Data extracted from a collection

+ + + + + + +

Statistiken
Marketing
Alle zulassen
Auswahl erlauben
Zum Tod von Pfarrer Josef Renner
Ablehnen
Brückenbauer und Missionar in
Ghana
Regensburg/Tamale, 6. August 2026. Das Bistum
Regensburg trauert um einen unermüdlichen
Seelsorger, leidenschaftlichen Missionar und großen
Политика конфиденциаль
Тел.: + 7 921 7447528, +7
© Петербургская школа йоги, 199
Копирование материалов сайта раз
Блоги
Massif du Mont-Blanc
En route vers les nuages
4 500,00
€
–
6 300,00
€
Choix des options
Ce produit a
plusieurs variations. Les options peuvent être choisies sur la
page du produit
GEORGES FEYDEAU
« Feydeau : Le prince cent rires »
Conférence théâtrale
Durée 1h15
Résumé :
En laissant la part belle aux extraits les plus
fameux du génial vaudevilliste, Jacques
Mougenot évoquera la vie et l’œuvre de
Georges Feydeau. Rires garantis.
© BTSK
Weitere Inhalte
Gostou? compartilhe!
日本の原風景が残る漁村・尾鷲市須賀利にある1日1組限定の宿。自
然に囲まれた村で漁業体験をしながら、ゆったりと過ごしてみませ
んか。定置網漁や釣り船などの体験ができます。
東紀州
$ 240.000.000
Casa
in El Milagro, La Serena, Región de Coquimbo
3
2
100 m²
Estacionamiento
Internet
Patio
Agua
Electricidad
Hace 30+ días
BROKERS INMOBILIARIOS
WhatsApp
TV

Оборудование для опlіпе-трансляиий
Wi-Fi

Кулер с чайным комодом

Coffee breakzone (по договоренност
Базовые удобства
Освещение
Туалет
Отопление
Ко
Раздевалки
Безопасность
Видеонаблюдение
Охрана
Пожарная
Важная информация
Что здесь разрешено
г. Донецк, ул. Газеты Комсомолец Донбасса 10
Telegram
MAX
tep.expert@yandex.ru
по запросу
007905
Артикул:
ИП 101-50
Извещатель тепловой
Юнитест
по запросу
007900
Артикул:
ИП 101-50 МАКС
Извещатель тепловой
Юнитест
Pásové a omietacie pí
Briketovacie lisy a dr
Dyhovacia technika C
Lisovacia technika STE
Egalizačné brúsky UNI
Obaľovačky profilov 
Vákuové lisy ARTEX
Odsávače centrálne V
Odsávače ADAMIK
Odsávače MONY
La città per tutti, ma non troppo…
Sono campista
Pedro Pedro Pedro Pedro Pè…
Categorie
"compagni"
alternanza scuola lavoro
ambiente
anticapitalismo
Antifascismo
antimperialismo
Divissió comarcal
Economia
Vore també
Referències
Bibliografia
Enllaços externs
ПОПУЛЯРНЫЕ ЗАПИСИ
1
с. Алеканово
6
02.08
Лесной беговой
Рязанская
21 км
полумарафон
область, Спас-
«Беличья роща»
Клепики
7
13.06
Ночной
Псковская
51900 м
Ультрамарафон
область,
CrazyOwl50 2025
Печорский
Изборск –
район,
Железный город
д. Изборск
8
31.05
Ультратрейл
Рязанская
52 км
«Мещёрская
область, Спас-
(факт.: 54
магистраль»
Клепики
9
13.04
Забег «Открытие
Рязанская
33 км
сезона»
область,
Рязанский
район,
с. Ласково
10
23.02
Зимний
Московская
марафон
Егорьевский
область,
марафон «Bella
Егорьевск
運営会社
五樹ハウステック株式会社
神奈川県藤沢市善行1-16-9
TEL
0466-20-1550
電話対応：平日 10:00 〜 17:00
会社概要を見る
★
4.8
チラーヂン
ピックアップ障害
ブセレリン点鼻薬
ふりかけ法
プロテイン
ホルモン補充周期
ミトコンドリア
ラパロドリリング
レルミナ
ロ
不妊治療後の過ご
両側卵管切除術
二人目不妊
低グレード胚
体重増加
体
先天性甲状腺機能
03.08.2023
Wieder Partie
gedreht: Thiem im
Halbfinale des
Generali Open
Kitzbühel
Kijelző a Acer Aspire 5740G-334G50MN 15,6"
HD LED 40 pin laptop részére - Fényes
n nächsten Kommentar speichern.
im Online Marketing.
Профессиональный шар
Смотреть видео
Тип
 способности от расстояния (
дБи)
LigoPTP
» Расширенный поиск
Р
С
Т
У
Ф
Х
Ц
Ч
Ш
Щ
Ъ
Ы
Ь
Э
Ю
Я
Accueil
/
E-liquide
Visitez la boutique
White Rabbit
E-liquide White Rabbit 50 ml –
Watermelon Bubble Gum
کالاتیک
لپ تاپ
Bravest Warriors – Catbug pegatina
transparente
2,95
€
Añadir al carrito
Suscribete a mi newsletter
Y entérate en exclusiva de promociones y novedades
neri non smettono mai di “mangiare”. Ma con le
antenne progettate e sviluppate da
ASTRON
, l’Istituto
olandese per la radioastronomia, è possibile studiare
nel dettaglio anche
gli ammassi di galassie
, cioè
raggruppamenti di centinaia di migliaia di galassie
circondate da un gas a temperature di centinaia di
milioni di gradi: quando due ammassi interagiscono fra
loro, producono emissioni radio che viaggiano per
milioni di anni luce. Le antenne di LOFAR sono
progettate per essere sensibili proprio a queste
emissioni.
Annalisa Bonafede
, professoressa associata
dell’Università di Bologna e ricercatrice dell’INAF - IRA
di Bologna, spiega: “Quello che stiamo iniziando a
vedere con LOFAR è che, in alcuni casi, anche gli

+ + + + + + +

◆ Aim of the exercise: If a line above holds the word "emissioni", copy it.

◆ Your response:
loro, producono emissioni radio che viaggiano per
emissioni.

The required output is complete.